When the ego has ended, the Consciousness is not known to be anything other than the Eternal, and as such the Knower of Truth, in a brilliant experience of the Self, becomes the Self, and therefore, this state is called Self-hood (Brahmi-sthitih).
A doubt may still arise that even after this realisation, we may again fall into the delusion of the ego and come to suffer the ego’s world of imperfections and sorrows. To deny this tragedy, we have been told how, having realised the Self once, no more can the individual fall back into his ancient delusions. This experience of the Self need not necessarily take place in the very youthful days of one’s life. Even in old age — nay, even in the last moment of this embodiment — if a seeker can come to experience, even for a moment, this egoless State of Tranquillity and Poise, even a passing glimpse of the Selfhood, it is sufficient to gain this Brahmic-State pointed out in Vedantic literature.

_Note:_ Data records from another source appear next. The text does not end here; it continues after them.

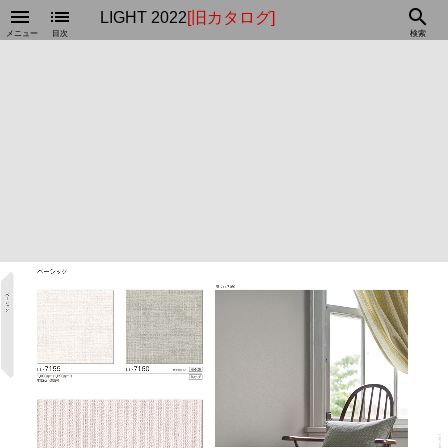
menu
list
search
LIGHT 2022
[旧カタログ]
メニュー
目次
検索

“Negation of the false and assertion of the True” is the Path that has been indicated in the Upanishads. The very same path, in its practical application, is designated here in the Geeta, in Vyasa’s original contribution, as Karma Yoga. To work without attachment and desires, egoism and vanity, ever in perfect equilibrium in both success and failure, is to deny the ego its entire field of activity, and unconsciously to assert the greater Truth, the Self. Thus, in technique, the Geeta’s Karma Yoga is not at all different from the Vedantic Technique of Meditation. But Arjuna got confused and perplexed because he took Krishna’s words too literally, and therefore, in the following chapter, he expresses his mental confusion in the opening lines. The Lord, therefore, explains Karma Yoga exhaustively in the next chapter.
Adi Sankara Commentary
O Partha, esa, this, the aforesaid; is brahmisthitih, the state of being established in Brahman, i.e. continuing (in life) in indentification with Brahman, after renouncing all actions. Na vimuhyati, one does not become deluded; prapya, after attaining ; enam, this Rcchati, one attains; brahma-nirvanam, identification with Brahman, Liberation; sthitva, by being established; asyam, in this, in the state of Brahman-hood as described; api, even; anta-kale, in the closing years of one’s life. What need it be said that, one who remains established only in Brahman during the whole life, after having espoused monasticism even from the stage of celibacy, attains indetification with Brahman!